Stage 1, Bilbao > Bilbao, 182km
A series of sharp climbs that will thwart a sprint finish. The final climbs of Vivero and Pike Bidea are staples from the Circuito de Getxo which will see most sprinters ejected and dejected before a flat finish in Bilbao.

Stage 2, Vitoria-Gasteiz > San Sebastian, 209km
The Clasica San Sebastian stage but only by approximation. The Jaizkibel climb is tackled from the eastern side, the opposite of the Klasikoa in August. It’s the longest stage of the race and as Christian Prudhomme quipped, the longest stage has never been this short. If the first two stages were announced long ago, it’s still worth dwelling on the prospect of fervent Basque fans and routes that invite racing from the start, even the polka dot jersey will be hard fought.

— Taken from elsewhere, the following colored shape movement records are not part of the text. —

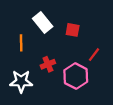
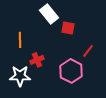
white rectangle: (43, 22) -> (49, 14), moved
red cross: (48, 64) -> (37, 60), moved

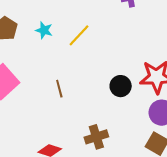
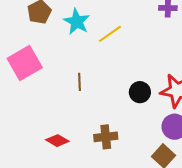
cyan star: (44, 30) -> (77, 22), size x1.5

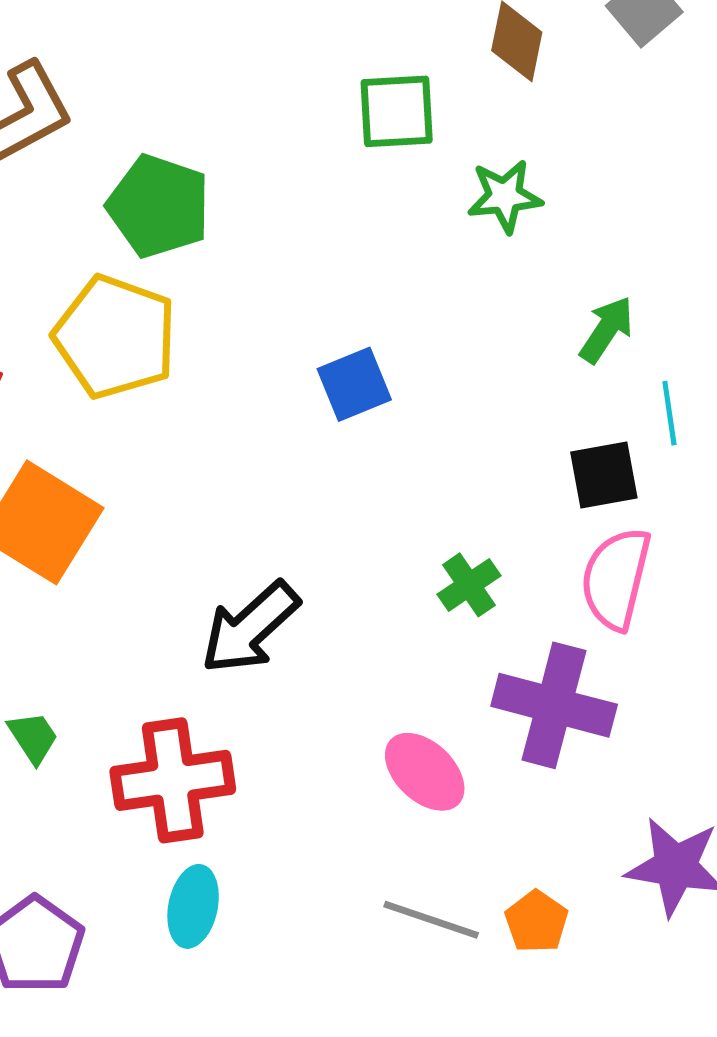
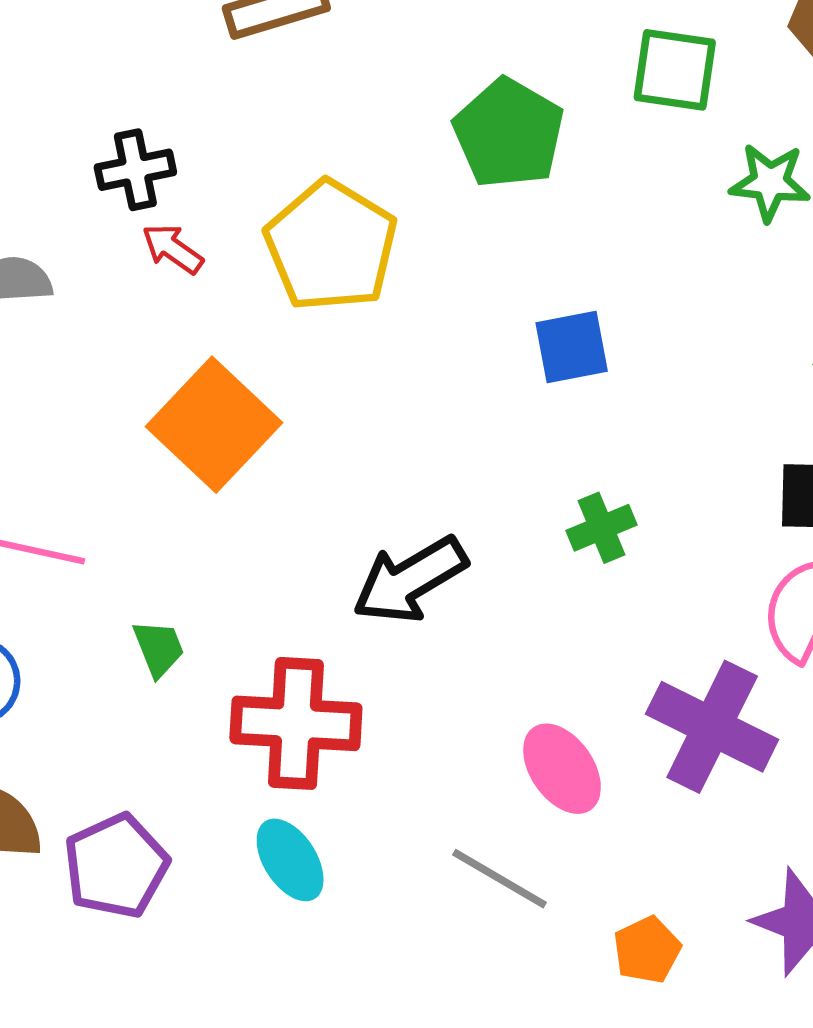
green pentagon: (159, 206) -> (509, 133), moved
green cross: (469, 585) -> (602, 528), moved
cyan ellipse: (193, 906) -> (290, 860), turned -56
gray line: (431, 920) -> (499, 879), moved

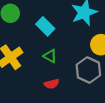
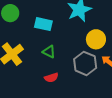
cyan rectangle: (45, 26) -> (43, 24), turned -30

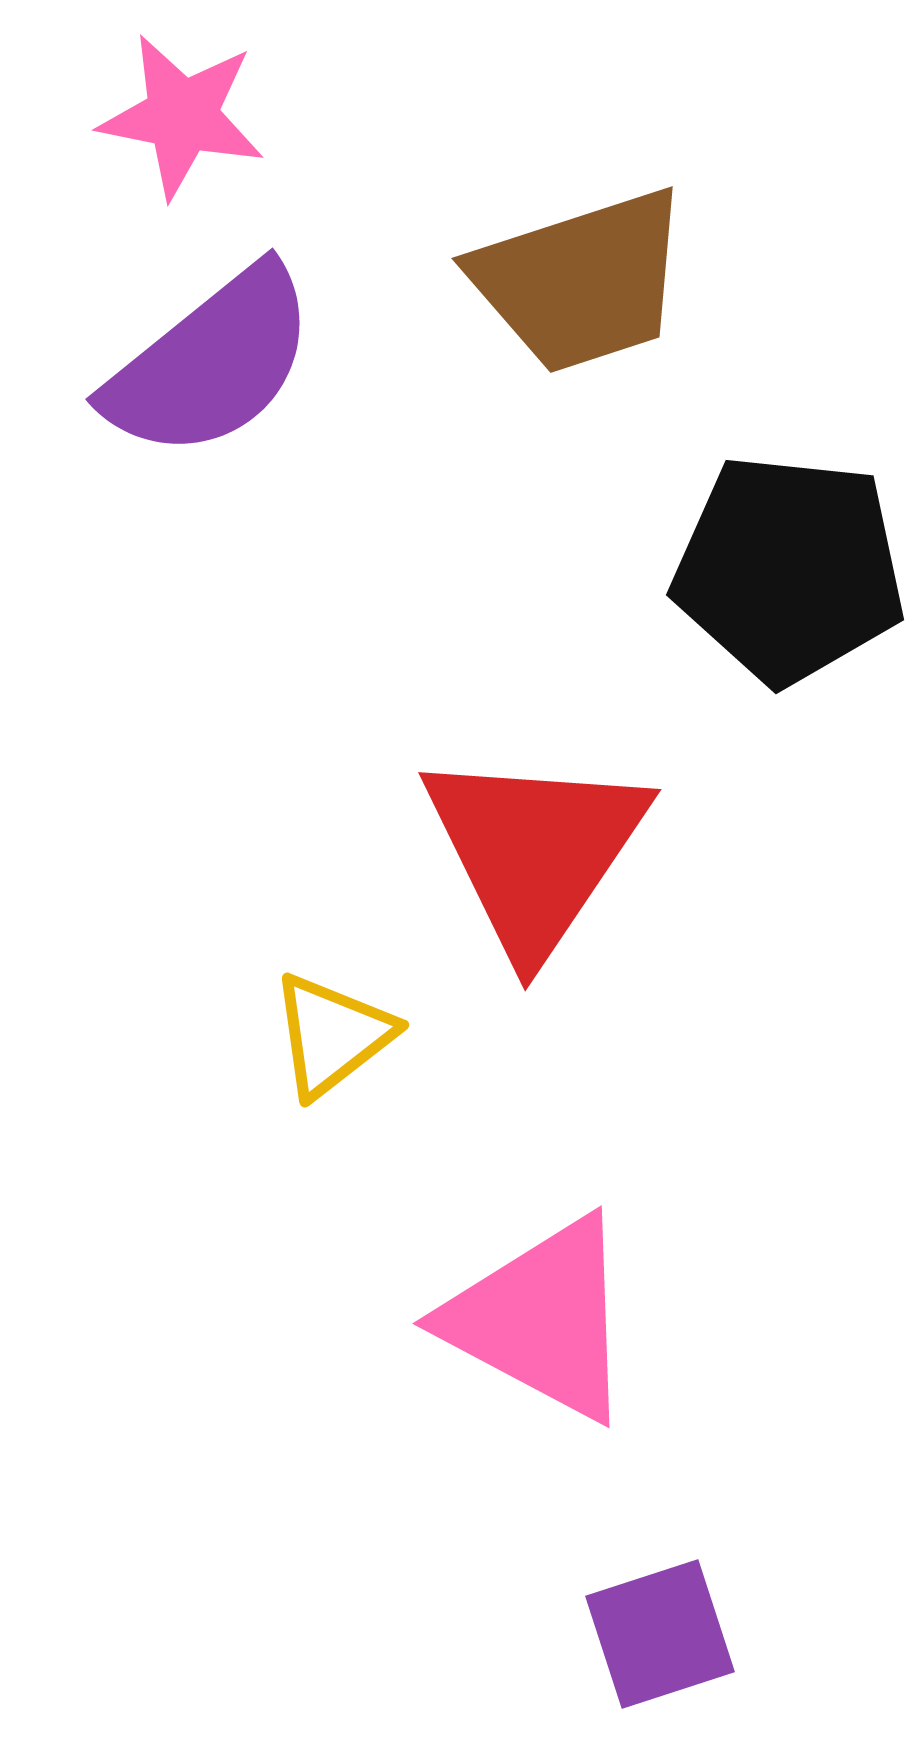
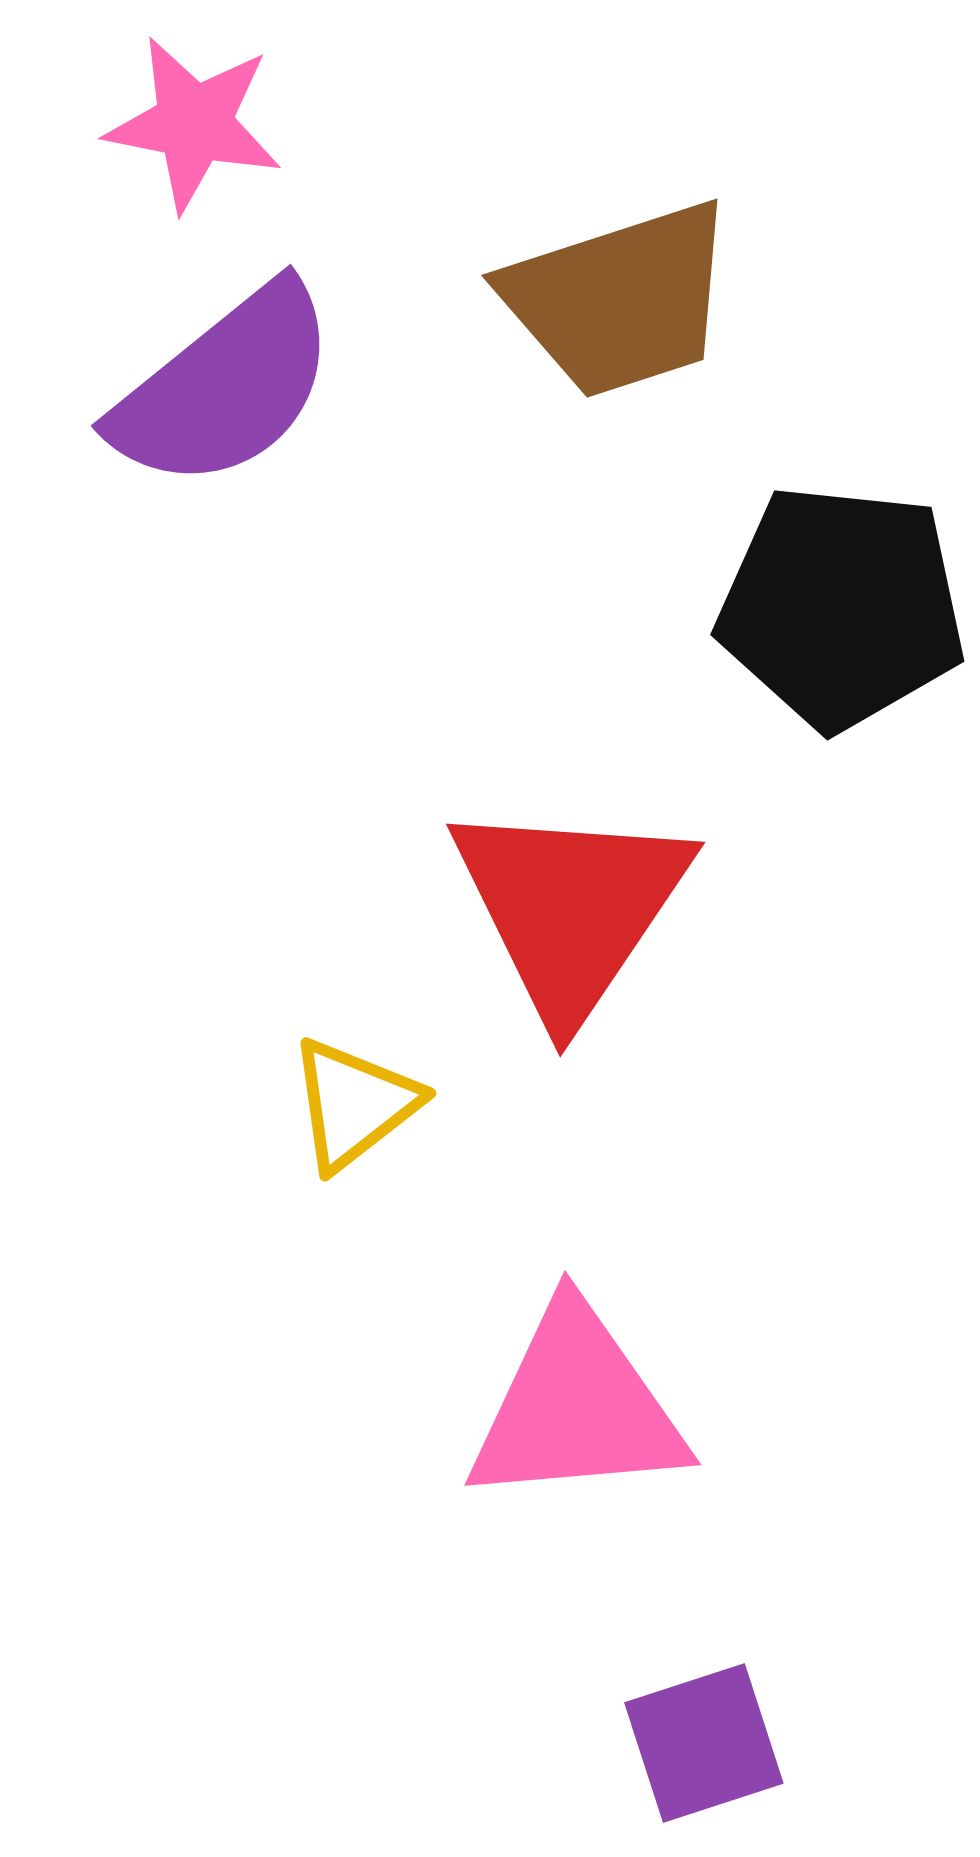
pink triangle: (541, 1319) -> (577, 1407), turned -33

Stage 3, Amorebieta > Bayonne, 185km
A coastal procession to Bayonne for the first time since 2003 when Tyler Hamilton won after a long solo raid. This time it’s likely sprint finish but there are some climbs along the way.

Stage 4, Dax > Nogaro, 182km
A sprint stage and a tribute to André Darrigade who hails from Dax, the 93 year old was the best sprinter of his generation in the 1950s and still owns a newspaper and book store in Biarritz. The finish on the motor racing circuit means a sprint, dragster style.

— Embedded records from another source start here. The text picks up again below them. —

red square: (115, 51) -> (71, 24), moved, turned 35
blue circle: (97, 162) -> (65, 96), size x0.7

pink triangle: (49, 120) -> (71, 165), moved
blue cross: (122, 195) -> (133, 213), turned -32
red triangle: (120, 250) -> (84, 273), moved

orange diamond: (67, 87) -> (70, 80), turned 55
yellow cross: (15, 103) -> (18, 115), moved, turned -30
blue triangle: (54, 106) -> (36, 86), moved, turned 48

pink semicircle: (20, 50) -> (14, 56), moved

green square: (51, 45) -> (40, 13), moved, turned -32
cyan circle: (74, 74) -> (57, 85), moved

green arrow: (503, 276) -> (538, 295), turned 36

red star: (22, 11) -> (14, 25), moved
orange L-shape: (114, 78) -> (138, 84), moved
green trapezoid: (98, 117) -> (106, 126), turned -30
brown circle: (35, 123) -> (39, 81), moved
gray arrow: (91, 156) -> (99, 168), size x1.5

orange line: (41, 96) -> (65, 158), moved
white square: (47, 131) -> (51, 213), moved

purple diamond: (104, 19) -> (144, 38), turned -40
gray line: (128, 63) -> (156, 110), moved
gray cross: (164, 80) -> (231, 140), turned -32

Stage 5, Pau > Laruns, 165km
The first mountain stage as the race makes an incursion into the Pyrenees via the Col de Soudet and then the tough Marie-Blanque where the top part has 10% gradients. There’s the descent to Laruns, the same finish as 2020 where March Hirschi got caught and Tadej Pogačar won the stage.

Stage 6, Tarbes-Cauterets, 145km
The Aspin-Tourmalet combo is the hardest part of the stages. The climb to Cauterets, a summit finish? It does climb to a ski station but it’s 5% for a lot of the way as the road runs up a valley where the presence of an old rail/tram line proves the gradient isn’t too hard.

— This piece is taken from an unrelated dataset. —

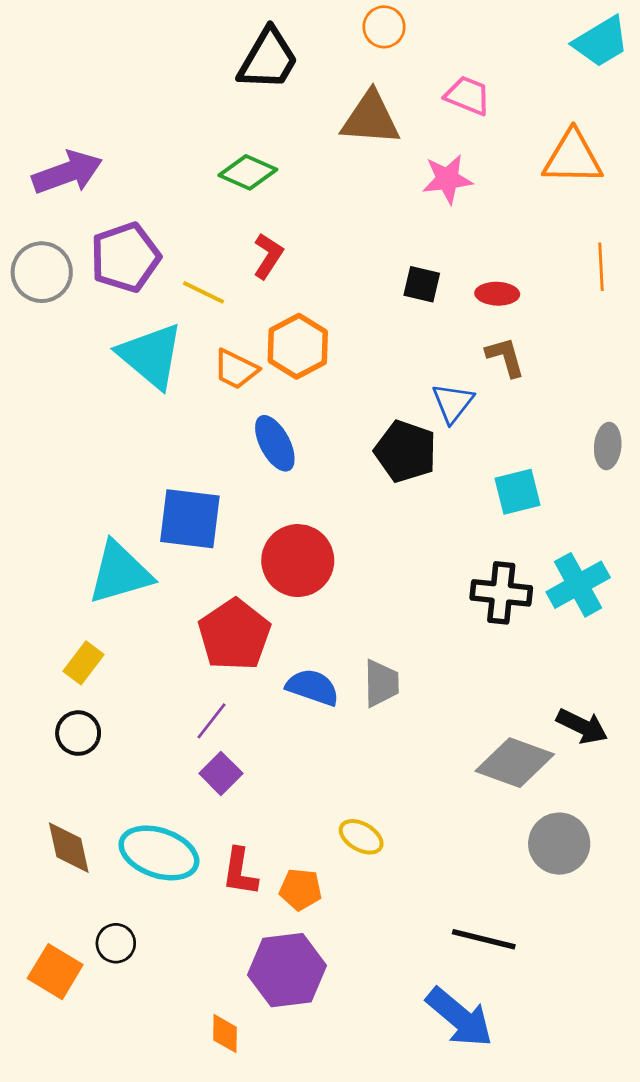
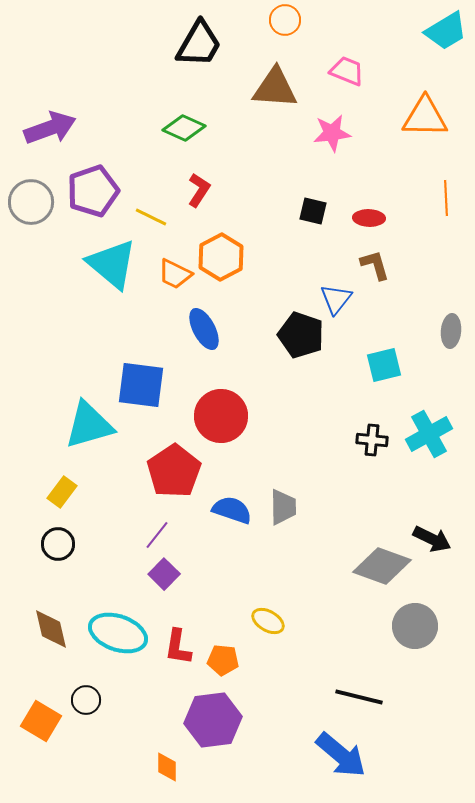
black cross: (501, 593) -> (372, 440), size x0.7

Stage 7, Mont-de-Marsan > Bordeaux, 170km
A start with a nod to Luis Ocaña, then stage for the sprinters as the race returns to Bordeaux after a long absence since 2010. It’s almost always a sprint finish because the terrain is flat and the city has those big, long haussmanian avenues.

Stage 8, Libourne-Limoges, 201km
A few hills along the way to sap the sprinters before a finish in the porcelain-making city of Limoges, last visited in 2016 when Marcel Kittel just beat Bryan Coquard in the uphill sprint. There’s another uphill finish, but it’s different one, longer and with no downhill run into it.

Stage 9 Saint-Léonard-de-Noblat > Puy de Dôme, 184km
Much is already being made of the Poulidor connection, the start in the town where he lived, the finish on the mythical Puy de Dôme volcano and there’ll be plenty more from the archives to come but it should be a good day’s sport to look forward to as well. Normally it’d be a 150km but the route has 3,600m of vertical gain as it seeks more climbs going via the Lac de Vassivière and Volvic before it reaches Clermont-Ferrand. From here it tackles a tough climb out of town just to reach the flanks of the Puy. This will thin out the peloton before the final climb which is likely to be closed to the public… and team cars alike.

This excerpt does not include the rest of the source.